L'ex boss di Blizzard crede che l'IA "sarà presente in ogni singolo videogioco"
Mike Ybarra non pensa che gli sviluppatori debbano scusarsi quando si scopre che la tecnologia è stata usata in un gioco.
Da quando abbiamo avuto nemici che "pensano" con la propria testa nei videogiochi, abbiamo pensato all'IA nelle nostre esperienze di gioco. Ora, il termine significa qualcosa di molto diverso, e i giocatori non sono troppo entusiasti se uno sviluppatore usa GenAI, soprattutto senza che loro lo sappiano.

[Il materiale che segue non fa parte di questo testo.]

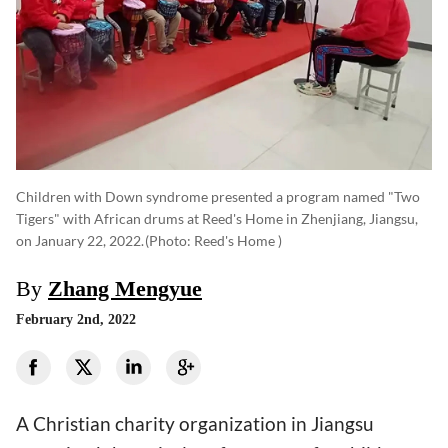
Children with Down syndrome presented a program named "Two
Tigers" with African drums at Reed's Home in Zhenjiang, Jiangsu,
on January 22, 2022.
(photo: Reed's Home )
By
Zhang Mengyue
February 2nd, 2022
A Christian charity organization in Jiangsu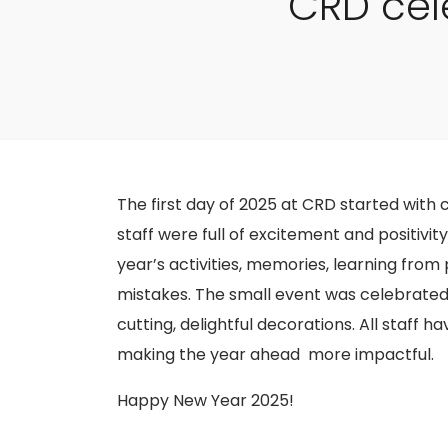
CRD cel
The first day of 2025 at CRD started with c
staff were full of excitement and positivit
year’s activities, memories, learning fro
mistakes. The small event was celebrated 
cutting, delightful decorations. All staff 
making the year ahead more impactful.
Happy New Year 2025!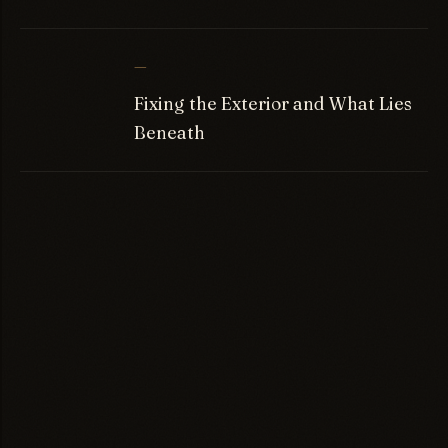
—
Fixing the Exterior and What Lies
Beneath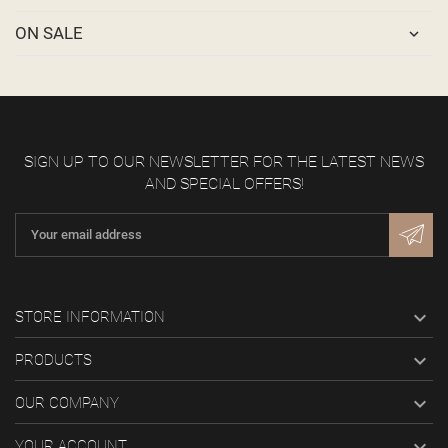
ON SALE
SIGN UP TO OUR NEWSLETTER FOR THE LATEST NEWS
AND SPECIAL OFFERS!

STORE INFORMATION

PRODUCTS

OUR COMPANY

YOUR ACCOUNT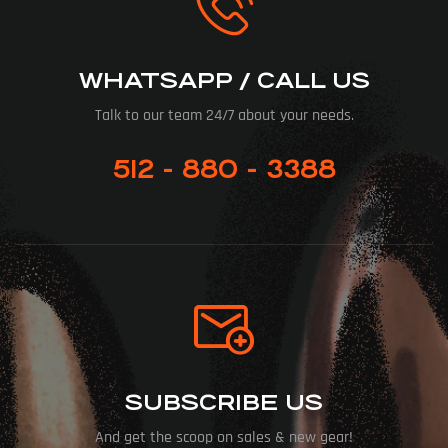
WHATSAPP / CALL US
Talk to our team 24/7 about your needs.
512 - 880 - 3388
SUBSCRIBE US
And get the scoop on sales & new gear!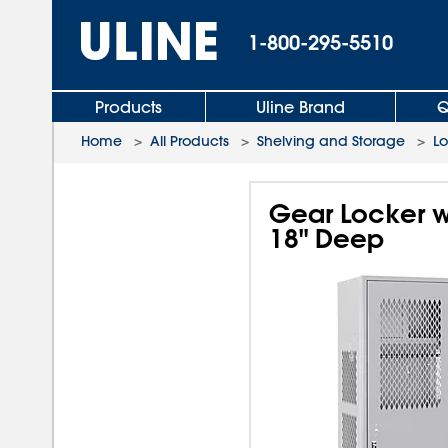
1-800-295-5510
Products
Uline Brand
Q
Home
>
All Products
>
Shelving and Storage
>
L
Gear Locker w
18" Deep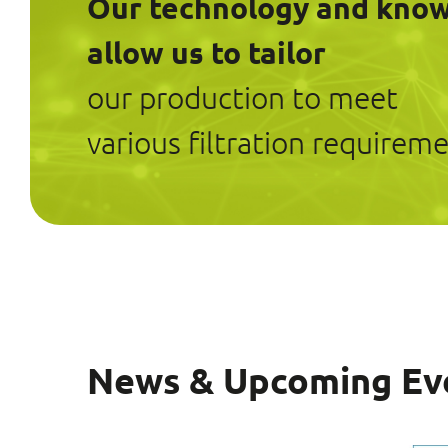
Our technology and kno
allow us to tailor
our production to meet
various filtration requireme
News & Upcoming Ev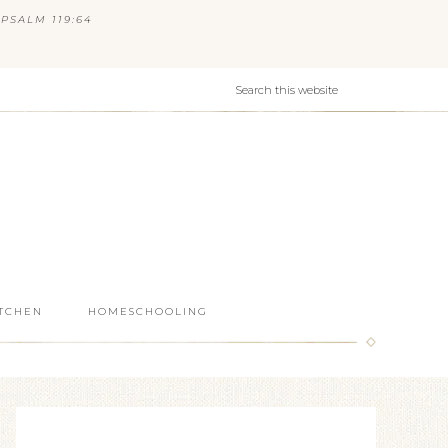
PSALM 119:64
ITCHEN
HOMESCHOOLING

Questo è stato il caso del recente Crimson Desert. Nel post in cui chiarisce la decisione degli sviluppatori e si scusa per l'uso di GenAI, l'ex CEO di Blizzard e vicepresidente Microsoft Mike Ybarra è intervenuto con la sua opinione, in una risposta che da allora è stata fortemente criticata.
"Perché scusarti? L'IA, in una forma o nell'altra, sarà presente in ogni singolo videogioco," scrive Ybarra. "Non capisco perché gli sviluppatori sentano il bisogno di piegarsi per quelle poche persone che non riescono ad accettare la realtà che l'IA sarà presente in ogni singola cosa - dai videogiochi al frigorifero (che già c'è). Fatti uomo."
La dichiarazione di Ybarra è stata criticata da molte persone che hanno risposto allo stesso post, affermando che dimostra il suo distacco dal pubblico più ampio dei videogiochi. Lo streamer ed ex sviluppatore di Blizzard Pirate Software ha definito il "massimo disconnessione tra i CEO."
Sembra che il pubblico stia diventando più accettante all'idea di trovare un'IA nei loro giochi, purché quell'IA venga sostituita, come nel caso di Crimson Desert o Clair Obscur: Expedition 33. Tuttavia, i fan avrebbero voluto che l'uso dell'IA fosse stato comunicato in anticipo, come previsto dai termini di servizio di Steam.